The manuscript 'A More Comfortable Method for Hydrostatic Weighing: Head Above Water at Total Lung Capacityis' is interesting, although several elements in this manuscript need to be improved before publishing:

Thank you for your review and attention to detail, we have made revisions as deemed appropriate.  The responses are listed below and highlighted within the revised manuscript.

The abstract should be corrected for better understanding. Using too many abbreviations makes it unreadable. Maybe it would be worth adding the last sentence from the conclusions.

We agree, this was confusing and we were able to better word this.  It is much clearer now with what each comparison was.  As suggested, we also used the last sentence from the conclusion and used it in our concluding paragraph within the abstract.

The introduction should be strengthened with reference to more recent data methods of assessing body composition and with reference to the literature, e.g. in the lines: 33-36.

We appreciate your input and have strengthened this area to show both the field and laboratory methods of body composition (Lines 32-39).

Materials and methods: Important details about the participants are missing, the age above 18 is too general - I suggest specifying the age range of the study participants, how they were recruited, and what their BMI was.

This was on oversight on our part…this has been revised to further provide clarification for our recruitment procedures (lines 72, 75-76).  We did not address the age range at this point as there was only a minimum age to participate and no maximum age.  We did include the age range in the results.

Regarding age range and BMI, we added lines in Table 1 to further describe our participants as suggested.

Results and Discussion: In addition, more factors should be taken into account when analyzing and discussing results, e.g. age, race, BMI.

This is an excellent point.  Regarding race, our sample was highly homogeneous (88.5% White);

thus, when we looked at the three comparisons separately for whites and non-whites, and our results (significance of Comparisons 1 and 2, non-significance of Comparison 3) held for both subgroups. 

 

Regarding age, our sample was also highly homogenous (84.4% were between the ages of 18-24 yr) and when analyzing this subgroup alone, the results did not change.   

 

In addition, for your own curiosity, we did analyze it separately by activity status (SGPALS score 3 or more vs. score of <3) and it did not statistically significantly change the results.

 

We also reviewed the spread of body fatness and removed participants with less than the standard essential fat (3% for males and 12% for females) from the underwater trial at residual volume (the gold standard method).  This resulted in eliminating only 1 female participant, and again, did not alter the results.

 

We allude to these very issues in lines 397-399 “Future research should include wider diversity in race, age, physical activity, and those with extremely low and high PBF.”  to address these gaps within the literature.

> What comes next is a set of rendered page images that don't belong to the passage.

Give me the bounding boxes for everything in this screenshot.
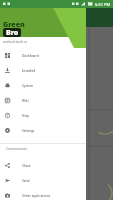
button[interactable]: Send — [0, 173, 86, 188]
button[interactable]: Wiki — [0, 93, 86, 108]
button[interactable]: Settings — [0, 123, 86, 138]
button[interactable]: Dashboard — [0, 48, 86, 63]
staticText: Help — [22, 114, 30, 118]
staticText: Other applications — [22, 194, 51, 198]
staticText: Send — [22, 179, 30, 183]
staticText: Share — [22, 164, 31, 168]
staticText: Green — [3, 20, 25, 30]
button[interactable]: Installed — [0, 63, 86, 78]
button[interactable]: Share — [0, 158, 86, 173]
staticText: Wiki — [22, 99, 29, 103]
button[interactable]: Other applications — [0, 188, 86, 200]
button[interactable]: System — [0, 78, 86, 93]
staticText: System — [22, 84, 34, 88]
staticText: android-tools.ru — [3, 40, 28, 44]
staticText: Communicate — [6, 147, 28, 151]
staticText: Settings — [22, 129, 35, 133]
staticText: Dashboard — [22, 54, 39, 58]
staticText: 6:31 PM — [95, 2, 111, 7]
staticText: Installed — [22, 69, 36, 73]
button[interactable]: Help — [0, 108, 86, 123]
staticText: Bro — [6, 28, 19, 37]
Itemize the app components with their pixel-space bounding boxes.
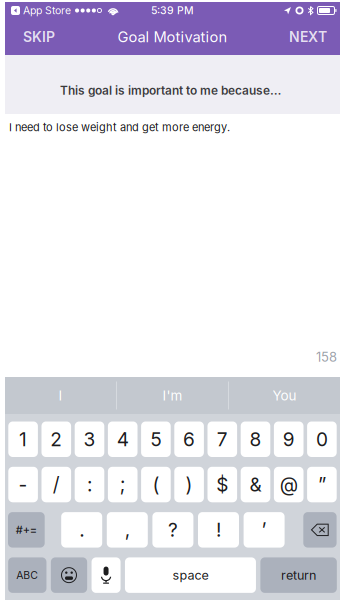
button[interactable]: 6 bbox=[174, 422, 204, 457]
staticText: ’ bbox=[262, 518, 267, 541]
staticText: Goal Motivation bbox=[118, 28, 228, 46]
button[interactable]: 4 bbox=[108, 422, 138, 457]
button[interactable]: , bbox=[107, 512, 148, 548]
button[interactable]: You bbox=[229, 377, 340, 414]
staticText: 4 bbox=[117, 428, 129, 451]
button[interactable]: ? bbox=[152, 512, 193, 548]
button[interactable]: 9 bbox=[274, 422, 304, 457]
staticText: ? bbox=[168, 518, 178, 541]
button[interactable]: 7 bbox=[208, 422, 237, 457]
staticText: - bbox=[19, 473, 28, 496]
button[interactable]: 1 bbox=[8, 422, 38, 457]
staticText: App Store bbox=[23, 4, 71, 17]
staticText: NEXT bbox=[289, 28, 327, 45]
staticText: #+= bbox=[16, 523, 37, 536]
button[interactable]: 3 bbox=[75, 422, 104, 457]
staticText: 158 bbox=[316, 349, 337, 365]
staticText: 3 bbox=[84, 428, 96, 451]
staticText: : bbox=[87, 473, 92, 496]
staticText: 8 bbox=[250, 428, 262, 451]
button[interactable]: ” bbox=[307, 467, 337, 502]
staticText: ; bbox=[120, 473, 126, 496]
staticText: 5 bbox=[150, 428, 161, 451]
staticText: 5:39 PM bbox=[151, 4, 194, 17]
button[interactable]: Dictate bbox=[92, 557, 120, 593]
staticText: 7 bbox=[217, 428, 228, 451]
button[interactable]: space bbox=[125, 557, 256, 593]
button[interactable]: @ bbox=[274, 467, 304, 502]
staticText: 2 bbox=[50, 428, 62, 451]
staticText: 6 bbox=[183, 428, 195, 451]
staticText: return bbox=[281, 568, 316, 583]
button[interactable]: 5 bbox=[141, 422, 171, 457]
staticText: 0 bbox=[316, 428, 328, 451]
staticText: $ bbox=[216, 473, 228, 496]
staticText: ” bbox=[318, 473, 326, 496]
button[interactable]: Emoji bbox=[51, 557, 87, 593]
button[interactable]: & bbox=[241, 467, 270, 502]
button[interactable]: $ bbox=[208, 467, 237, 502]
button[interactable]: 8 bbox=[241, 422, 270, 457]
button[interactable]: / bbox=[42, 467, 71, 502]
staticText: 9 bbox=[283, 428, 295, 451]
button[interactable]: ’ bbox=[244, 512, 285, 548]
button[interactable]: ; bbox=[108, 467, 138, 502]
staticText: This goal is important to me because… bbox=[60, 83, 281, 98]
button[interactable]: - bbox=[8, 467, 38, 502]
button[interactable]: I'm bbox=[117, 377, 228, 414]
staticText: ) bbox=[186, 473, 193, 496]
button[interactable]: ABC bbox=[8, 557, 46, 593]
staticText: I need to lose weight and get more energ… bbox=[9, 120, 230, 134]
staticText: / bbox=[53, 473, 60, 496]
staticText: SKIP bbox=[23, 28, 55, 45]
button[interactable]: 0 bbox=[307, 422, 337, 457]
button[interactable]: #+= bbox=[8, 512, 45, 548]
staticText: I'm bbox=[162, 387, 182, 404]
button[interactable]: ( bbox=[141, 467, 171, 502]
staticText: & bbox=[250, 473, 262, 496]
button[interactable]: Delete bbox=[303, 512, 337, 548]
button[interactable]: : bbox=[75, 467, 104, 502]
staticText: ABC bbox=[16, 569, 38, 582]
staticText: space bbox=[172, 568, 208, 583]
staticText: , bbox=[125, 518, 130, 541]
staticText: You bbox=[272, 387, 296, 404]
button[interactable]: ! bbox=[198, 512, 239, 548]
staticText: @ bbox=[280, 473, 298, 496]
staticText: ( bbox=[152, 473, 159, 496]
button[interactable]: ) bbox=[174, 467, 204, 502]
staticText: ! bbox=[216, 518, 221, 541]
staticText: 1 bbox=[19, 428, 27, 451]
button[interactable]: 2 bbox=[42, 422, 71, 457]
button[interactable]: . bbox=[61, 512, 102, 548]
staticText: . bbox=[79, 518, 84, 541]
staticText: I bbox=[58, 387, 62, 404]
button[interactable]: NEXT bbox=[279, 19, 340, 55]
button[interactable]: SKIP bbox=[5, 19, 65, 55]
button[interactable]: return bbox=[260, 557, 337, 593]
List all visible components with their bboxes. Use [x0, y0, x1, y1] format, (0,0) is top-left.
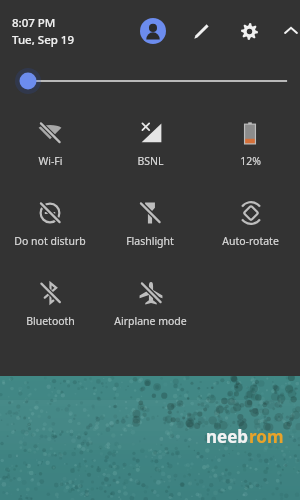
- staticText: Tue, Sep 19: [12, 32, 75, 48]
- staticText: 12%: [240, 154, 261, 168]
- button[interactable]: Auto-rotate: [218, 198, 283, 250]
- button[interactable]: Brightness: [0, 62, 300, 100]
- staticText: Wi-Fi: [38, 154, 63, 168]
- staticText: Flashlight: [126, 234, 174, 248]
- staticText: Auto-rotate: [222, 234, 279, 248]
- staticText: Bluetooth: [26, 314, 75, 328]
- button[interactable]: Do not disturb: [10, 198, 90, 250]
- button[interactable]: Settings: [234, 16, 264, 46]
- button[interactable]: Bluetooth: [22, 278, 79, 330]
- button[interactable]: Wi-Fi: [33, 118, 67, 170]
- button[interactable]: BSNL: [133, 118, 168, 170]
- staticText: neeb: [206, 425, 249, 448]
- button[interactable]: Flashlight: [122, 198, 178, 250]
- button[interactable]: Airplane mode: [110, 278, 191, 330]
- staticText: rom: [249, 425, 284, 448]
- staticText: BSNL: [137, 154, 164, 168]
- button[interactable]: 12%: [233, 118, 267, 170]
- button[interactable]: User account: [138, 16, 168, 46]
- staticText: 8:07 PM: [12, 15, 56, 31]
- button[interactable]: Edit tiles: [186, 16, 216, 46]
- staticText: Airplane mode: [114, 314, 187, 328]
- button[interactable]: Collapse: [282, 16, 300, 46]
- staticText: Do not disturb: [14, 234, 86, 248]
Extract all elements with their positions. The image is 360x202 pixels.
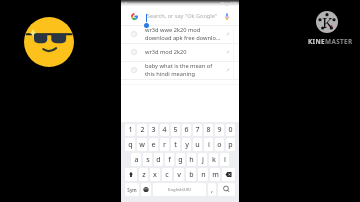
button[interactable]: m	[210, 168, 220, 181]
button[interactable]: b	[186, 168, 196, 181]
staticText: Search, or say "Ok Google"	[147, 12, 218, 20]
button[interactable]: x	[150, 168, 160, 181]
button[interactable]: 8	[204, 124, 213, 136]
button[interactable]: t	[171, 138, 180, 151]
button[interactable]: Emoji	[141, 183, 151, 196]
button[interactable]: wr3d mod 2k20	[121, 43, 239, 61]
button[interactable]: p	[226, 138, 235, 151]
staticText: o	[217, 140, 222, 150]
staticText: b	[189, 170, 194, 180]
staticText: 2	[140, 125, 145, 135]
button[interactable]: h	[187, 153, 196, 166]
staticText: n	[201, 170, 206, 180]
button[interactable]: ,	[208, 183, 216, 196]
staticText: 7	[195, 125, 200, 135]
staticText: 9	[217, 125, 222, 135]
staticText: wr3d wwe 2k20 mod	[145, 26, 201, 34]
staticText: p	[228, 140, 233, 150]
staticText: d	[156, 155, 161, 165]
button[interactable]: c	[162, 168, 172, 181]
button[interactable]: d	[154, 153, 163, 166]
button[interactable]: Voice search	[225, 13, 229, 20]
staticText: m	[212, 170, 219, 180]
button[interactable]: 4	[160, 124, 169, 136]
button[interactable]: 1	[125, 124, 135, 136]
staticText: g	[178, 155, 183, 165]
button[interactable]: v	[174, 168, 184, 181]
staticText: s	[146, 155, 150, 165]
staticText: t	[174, 140, 177, 150]
button[interactable]: j	[198, 153, 207, 166]
staticText: 6	[184, 125, 189, 135]
button[interactable]: 6	[182, 124, 191, 136]
staticText: w	[139, 140, 145, 150]
staticText: download apk free downlo…	[145, 34, 221, 42]
button[interactable]: 0	[226, 124, 235, 136]
staticText: 4	[162, 125, 167, 135]
button[interactable]: Insert suggestion	[225, 68, 230, 73]
button[interactable]: Search, or say "Ok Google"	[121, 7, 239, 25]
button[interactable]: u	[193, 138, 202, 151]
button[interactable]: Text selection handle	[144, 23, 149, 28]
button[interactable]: English(UK)	[153, 183, 206, 196]
staticText: 5	[173, 125, 178, 135]
button[interactable]: Sym	[125, 183, 139, 196]
staticText: r	[163, 140, 166, 150]
button[interactable]: o	[215, 138, 224, 151]
button[interactable]: s	[143, 153, 152, 166]
staticText: K	[322, 12, 333, 32]
staticText: ▶A	[122, 1, 128, 6]
staticText: 3	[151, 125, 156, 135]
button[interactable]: 2	[137, 124, 147, 136]
button[interactable]: y	[182, 138, 191, 151]
staticText: h	[189, 155, 194, 165]
staticText: a	[134, 155, 139, 165]
staticText: q	[128, 140, 133, 150]
button[interactable]: l	[220, 153, 229, 166]
staticText: 0	[228, 125, 233, 135]
staticText: English(UK)	[168, 187, 191, 193]
staticText: l	[224, 155, 226, 165]
staticText: x	[153, 170, 157, 180]
staticText: i	[208, 140, 210, 150]
staticText: e	[151, 140, 156, 150]
button[interactable]: k	[209, 153, 218, 166]
staticText: k	[212, 155, 216, 165]
staticText: Sym	[127, 187, 137, 193]
button[interactable]: Shift	[125, 168, 137, 181]
staticText: z	[142, 170, 146, 180]
button[interactable]: 5	[171, 124, 180, 136]
staticText: y	[185, 140, 189, 150]
button[interactable]: i	[204, 138, 213, 151]
button[interactable]: 7	[193, 124, 202, 136]
button[interactable]: q	[125, 138, 135, 151]
button[interactable]: e	[149, 138, 158, 151]
button[interactable]: f	[165, 153, 174, 166]
button[interactable]: Insert suggestion	[225, 32, 230, 37]
staticText: 4G ▮▮ 51%	[220, 1, 238, 6]
staticText: 1	[128, 125, 133, 135]
button[interactable]: Search	[218, 183, 235, 196]
button[interactable]: Backspace	[222, 168, 235, 181]
staticText: u	[195, 140, 200, 150]
staticText: j	[202, 155, 204, 165]
button[interactable]: z	[139, 168, 148, 181]
button[interactable]: Insert suggestion	[225, 50, 230, 55]
button[interactable]: r	[160, 138, 169, 151]
staticText: c	[165, 170, 169, 180]
button[interactable]: g	[176, 153, 185, 166]
staticText: v	[177, 170, 181, 180]
staticText: baby what is the mean of	[145, 62, 213, 70]
button[interactable]: w	[137, 138, 147, 151]
button[interactable]: n	[198, 168, 208, 181]
button[interactable]: 9	[215, 124, 224, 136]
staticText: MASTER	[325, 37, 353, 46]
button[interactable]: baby what is the mean of	[121, 61, 239, 79]
staticText: 8	[206, 125, 211, 135]
staticText: wr3d mod 2k20	[145, 48, 187, 56]
staticText: f	[168, 155, 171, 165]
button[interactable]: a	[131, 153, 141, 166]
button[interactable]: wr3d wwe 2k20 mod	[121, 25, 239, 43]
staticText: ,	[211, 185, 213, 195]
button[interactable]: 3	[149, 124, 158, 136]
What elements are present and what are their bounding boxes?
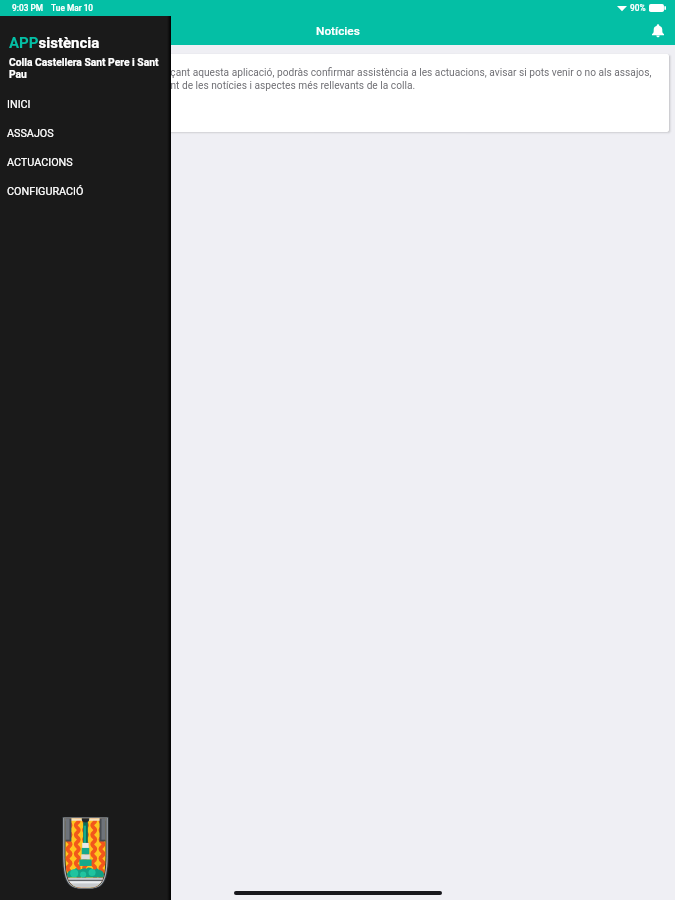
button[interactable]: ASSAJOS <box>0 119 171 148</box>
staticText: INICI <box>7 98 31 111</box>
button[interactable]: CONFIGURACIÓ <box>0 177 171 206</box>
staticText: i estar al corrent de les notícies i asp… <box>106 80 416 92</box>
staticText: Tue Mar 10 <box>51 3 94 13</box>
button[interactable]: Mitjançant aquesta aplicació, podràs con… <box>100 54 669 132</box>
staticText: APPsistència <box>9 34 100 52</box>
button[interactable]: INICI <box>0 90 171 119</box>
staticText: CONFIGURACIÓ <box>7 185 84 198</box>
staticText: 9:03 PM <box>12 3 43 13</box>
button[interactable]: ACTUACIONS <box>0 148 171 177</box>
staticText: Mitjançant aquesta aplicació, podràs con… <box>142 67 652 79</box>
staticText: ACTUACIONS <box>7 156 73 169</box>
button[interactable]: Notifications <box>647 20 669 42</box>
staticText: Notícies <box>316 24 360 38</box>
staticText: Colla Castellera Sant Pere i Sant Pau <box>9 56 163 80</box>
staticText: 90% <box>630 3 646 13</box>
staticText: ASSAJOS <box>7 127 54 140</box>
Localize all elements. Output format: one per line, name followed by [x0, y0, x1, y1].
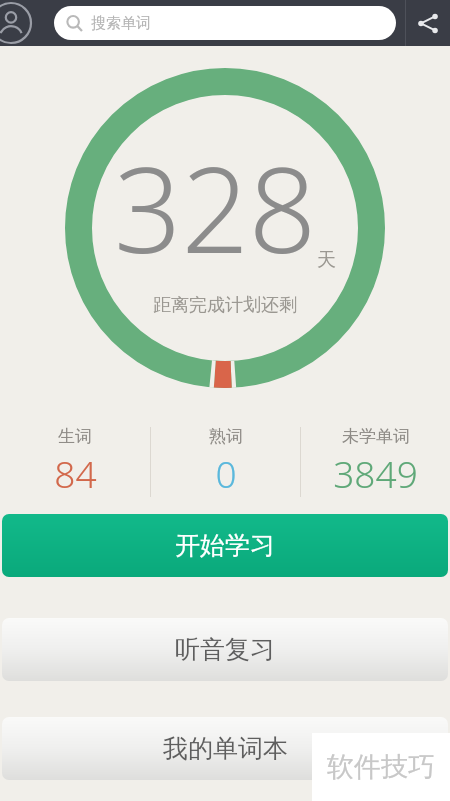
button[interactable]: 搜索单词: [54, 6, 396, 40]
button[interactable]: Share: [406, 0, 450, 46]
staticText: 距离完成计划还剩: [153, 294, 297, 317]
staticText: 3849: [333, 448, 418, 498]
staticText: 听音复习: [175, 634, 275, 665]
button[interactable]: 未学单词: [301, 426, 450, 498]
staticText: 软件技巧: [327, 750, 435, 784]
button[interactable]: 开始学习: [2, 514, 448, 577]
staticText: 搜索单词: [91, 14, 151, 33]
button[interactable]: 我的单词本: [2, 717, 448, 780]
button[interactable]: 听音复习: [2, 618, 448, 681]
button[interactable]: Profile: [0, 0, 34, 46]
button[interactable]: 熟词: [151, 426, 300, 498]
staticText: 84: [54, 448, 97, 498]
staticText: 熟词: [209, 426, 243, 447]
staticText: 天: [317, 248, 336, 272]
staticText: 开始学习: [175, 530, 275, 561]
staticText: 我的单词本: [163, 733, 288, 764]
staticText: 生词: [58, 426, 92, 447]
staticText: 未学单词: [342, 426, 410, 447]
staticText: 328: [114, 127, 317, 288]
button[interactable]: 生词: [0, 426, 150, 498]
staticText: 0: [215, 448, 237, 498]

The results, in my opinion, should take into account differences in ethnic groups or be analyzed only for the largest group. Does ethnicity influence the results? This should also be discussed in the discussion.

We agree, however, our sample was too homogeneous in ethnicity.  We do discuss it in lines 393-399 as part of our limitations as we also think body composition is affected by ethnicity, however, we did not have the power to analyze this.

In addition, as we were thoroughly reviewing our results, we noticed four typos in Table 3 and corrected them.  They do not alter the results any, but are now corrected.

References: more new items need to be added

We have added additional references to strengthen our introduction.